Вплоть до 40-х годов XIX в. философская терминология в русском языке находилась в зародышевом состоянии. О необходимости её создания 13 июля 1825 г. в письме к П.А. Вяземскому писал А.С. Пушкин: «Ты хорошо сделал, что заступился явно за галлицизмы. Когда-нибудь должно же вслух сказать, что русский метафизический язык находится у нас ещё в диком состоянии. Дай бог ему когда-нибудь образоваться наподобие французского (ясного точного языка прозы — т. е. языка мыслей)» (Пушкин А.С. Собрание сочинений в десяти томах. Т. 9. М., 1985, с. 189).

Из этих слов не следует, что А.С. Пушкин видел главный источник философской терминологии в одном французском языке. Другой, более мощный, её источник он видел в родном языке. В письме к И.В. Киреевскому в 1832 г. он писал: «NB: избегайте учёных терминов; и старайтесь их переводить, то есть перефразировать: это будет и приятно неучам, и полезно нашему младенчествующему языку» (там же. Т. 10, с. С. 65).

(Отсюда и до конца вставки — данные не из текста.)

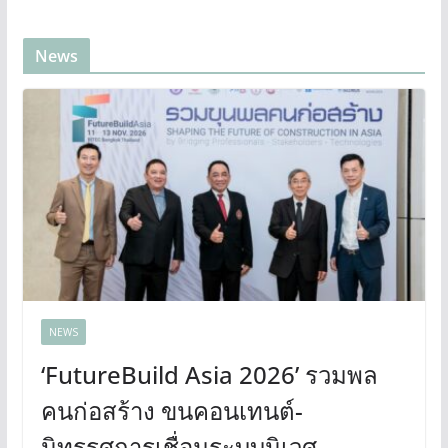
News
NEWS
‘FutureBuild Asia 2026’ รวมพล
คนก่อสร้าง ขนคอนเทนต์-
นิทรรศการเชื่อมระบบนิเวศ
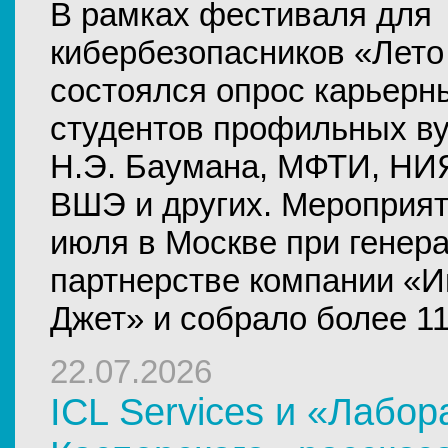
В рамках фестиваля для
кибербезопасников «Лето
состоялся опрос карьерн
студентов профильных ву
Н.Э. Баумана, МФТИ, Н
ВШЭ и других. Мероприя
июля в Москве при генер
партнерстве компании «
Джет» и собрало более 11
22.07.2026
ICL Services и «Лабор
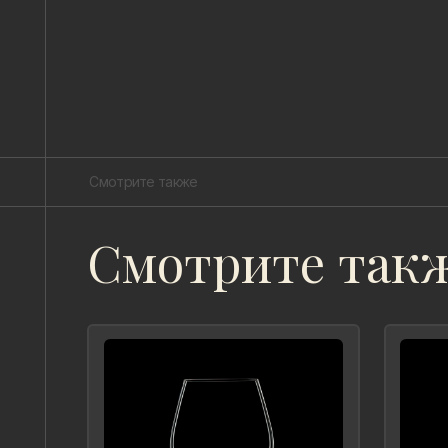
Смотрите также
Смотрите так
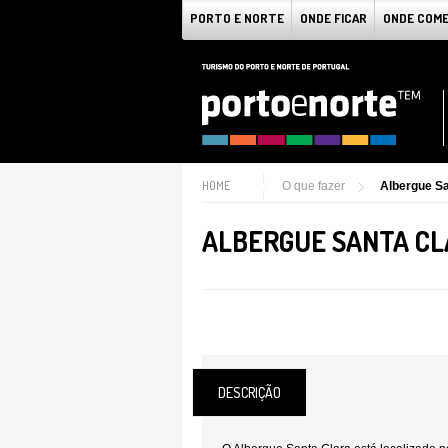
PORTO E NORTE
ONDE FICAR
ONDE COM
HOME
O que fazer
Albergue Sa
ALBERGUE SANTA CL
DESCRIÇÃO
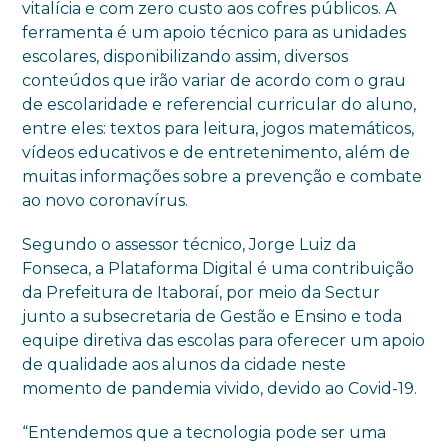
vitalícia e com zero custo aos cofres públicos. A
ferramenta é um apoio técnico para as unidades
escolares, disponibilizando assim, diversos
conteúdos que irão variar de acordo com o grau
de escolaridade e referencial curricular do aluno,
entre eles: textos para leitura, jogos matemáticos,
vídeos educativos e de entretenimento, além de
muitas informações sobre a prevenção e combate
ao novo coronavírus.
Segundo o assessor técnico, Jorge Luiz da
Fonseca, a Plataforma Digital é uma contribuição
da Prefeitura de Itaboraí, por meio da Sectur
junto a subsecretaria de Gestão e Ensino e toda
equipe diretiva das escolas para oferecer um apoio
de qualidade aos alunos da cidade neste
momento de pandemia vivido, devido ao Covid-19.
“Entendemos que a tecnologia pode ser uma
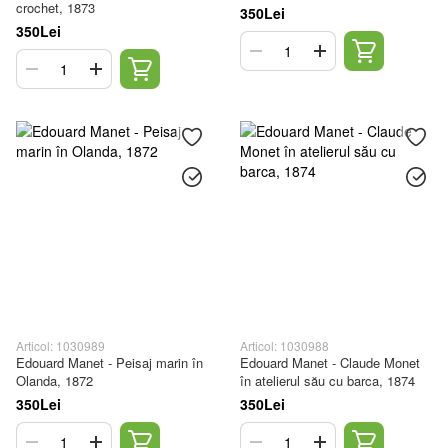
crochet, 1873
350Lei
350Lei
Articol: 1030989
Articol: 1030988
Edouard Manet - Peisaj marin în
Edouard Manet - Claude Monet
Olanda, 1872
în atelierul său cu barca, 1874
350Lei
350Lei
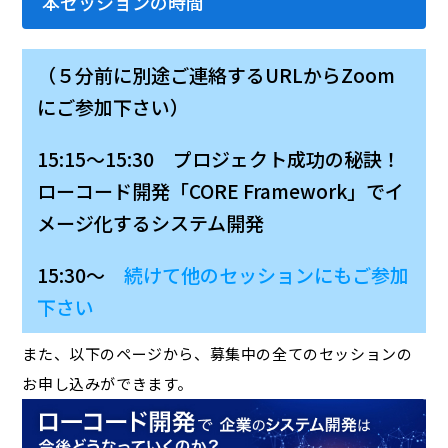
本セッションの時間
（５分前に別途ご連絡するURLからZoom
にご参加下さい）
15:15～15:30 プロジェクト成功の秘訣！
ローコード開発「CORE Framework」でイ
メージ化するシステム開発
15:30～
続けて他のセッションにもご参加
下さい
また、以下のページから、募集中の全てのセッションの
お申し込みができます。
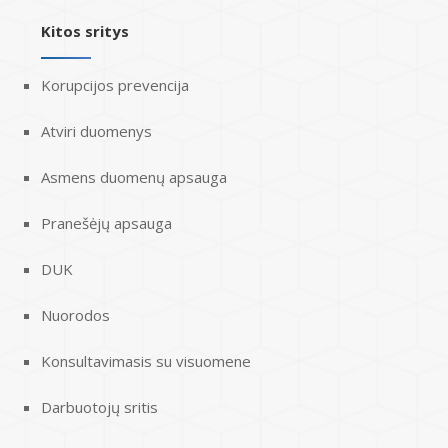
Kitos sritys
Korupcijos prevencija
Atviri duomenys
Asmens duomenų apsauga
Pranešėjų apsauga
DUK
Nuorodos
Konsultavimasis su visuomene
Darbuotojų sritis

Это наставление начинающему русскому философу вышло из-под пера А.С. Пушкина неслучайно. В 1829–1831 гг. на лекциях Г. Гегеля в Берлинском университете присутствовали русские слушатели. Среди них был и Иван Киреевский (Володин А.И. Гегель и русская социалистическая мысль XIX века. М., 1973, с. 13).

После смерти А.С. Пушкина ситуация с философской терминологией в русском языке начинает меняться. Активное участие в её формировании приняли Виссарион Григорьевич Белинский (1811–1848), Александр Иванович Герцен (1812–1870) и Михаил Евграфович Салтыков-Щедрин (1826–1889).

В.Г. Белинский.

В отличие от А.С. Пушкина, В.Г. Белинский видел главный внешний источник философский терминологии не во французском, а немецком языке (главным образом — в философии Г. Гегеля). Но при этом он стремился к русификации иностранных терминов. Приводя тот или иной термин на русском языке, он часто давал его иностранный эквивалент — на иностранном или русском языке: общее (Allgemeinenheit), самоотречение (Resignation), сущность (субстанция), высшая (трансцедентальная) логика, рефлексия (размышление), рефлектирует (отражает) и т. д.

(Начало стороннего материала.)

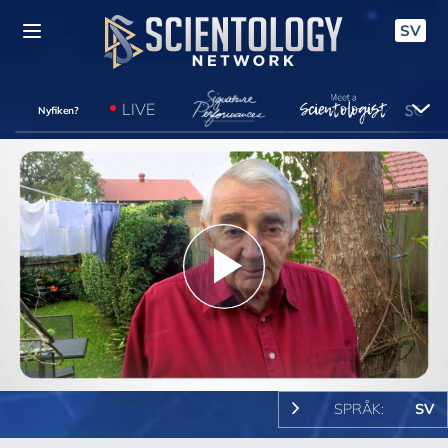
SV
LIVE
Nyfiken?
Play
Video
SPRÅK:
SV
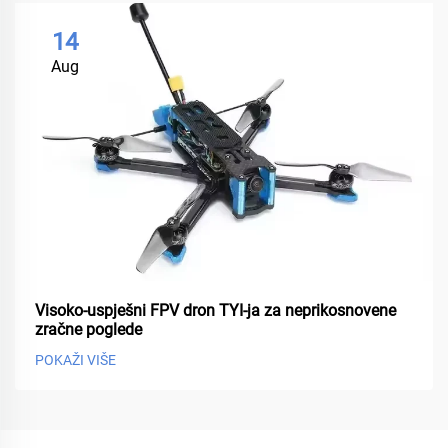
14
Aug
Visoko-uspješni FPV dron TYI-ja za neprikosnovene
zračne poglede
POKAŽI VIŠE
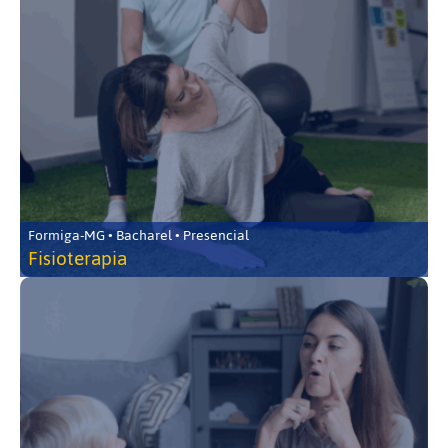
Formiga-MG • Bacharel • Presencial
Fisioterapia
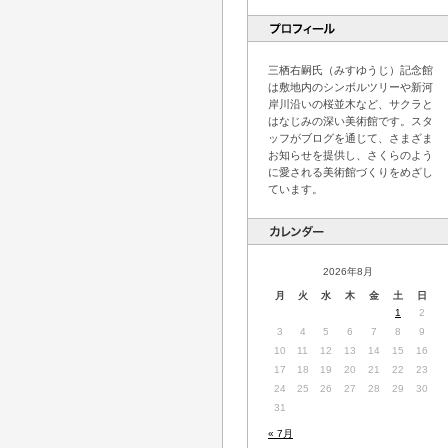
三栖右嗣氏（みすゆうじ）記念館
は敷地内のシンボルツリーや新河
岸川沿いの桜並木など、サクラと
はなじみの深い美術館です。スタ
ッフがブログを通じて、さまざま
お知らせを提供し、さくらのよう
に愛される美術館づくりをめざし
ています。
2026年8月
月
火
水
木
金
土
日
1
2
3
4
5
6
7
8
9
10
11
12
13
14
15
16
17
18
19
20
21
22
23
24
25
26
27
28
29
30
31
« 7月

Исконно русские эквиваленты терминам иноязычного происхождения В.Г. Белинский стремился находить в общеупотребительном русском языке. Он шёл по пути их терминологизации. Чтобы легче было увидеть их терминологичность, он выделял их с помощью разрядки: предмет философии, единство противоположностей, чувственная форма разумного сознания, замкнутое в самом себе существо и т. д.

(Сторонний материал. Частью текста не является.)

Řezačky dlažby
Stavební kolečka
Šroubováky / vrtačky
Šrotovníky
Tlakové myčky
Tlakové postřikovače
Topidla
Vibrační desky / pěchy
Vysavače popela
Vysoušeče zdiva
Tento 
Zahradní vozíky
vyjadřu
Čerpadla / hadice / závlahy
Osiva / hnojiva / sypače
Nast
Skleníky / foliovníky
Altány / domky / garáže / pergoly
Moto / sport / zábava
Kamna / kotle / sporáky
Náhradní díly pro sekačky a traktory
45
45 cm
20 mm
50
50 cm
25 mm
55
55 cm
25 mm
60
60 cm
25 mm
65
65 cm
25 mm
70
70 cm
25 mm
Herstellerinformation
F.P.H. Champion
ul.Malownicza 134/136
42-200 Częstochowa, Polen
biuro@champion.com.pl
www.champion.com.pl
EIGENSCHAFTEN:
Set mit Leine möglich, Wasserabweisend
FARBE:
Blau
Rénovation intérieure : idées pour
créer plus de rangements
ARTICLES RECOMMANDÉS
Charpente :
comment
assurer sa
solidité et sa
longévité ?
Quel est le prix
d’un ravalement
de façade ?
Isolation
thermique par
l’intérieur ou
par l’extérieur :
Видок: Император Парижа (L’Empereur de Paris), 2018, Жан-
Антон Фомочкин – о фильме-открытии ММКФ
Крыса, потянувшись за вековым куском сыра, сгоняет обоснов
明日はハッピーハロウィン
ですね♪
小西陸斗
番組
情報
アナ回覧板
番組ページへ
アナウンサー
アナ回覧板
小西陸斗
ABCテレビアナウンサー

Конкретизация значений у того или иного термина осуществляется за счёт контекста. У В.Г. Белинского он был весьма разнообразным. Вот с какими словами он сочетал, например, термины бытие и дух: сфера бытия, чувственное бытие, торжество духа, дух субъективный (внутренний, мыслящий), дух объективный (внешний первому, предмет мышления) и т. д.

В некоторых случаях В.Г. Белинский прибегал к полному терминообразованию. Его излюбленным словообразовательным средством был суффикс — ость: особность, беспечность, созерцательность и т. п. Он защищал от нападок со стороны пуристов такие термины, как абстрактность, конкретность, непосредственность, замкнутость и т. п.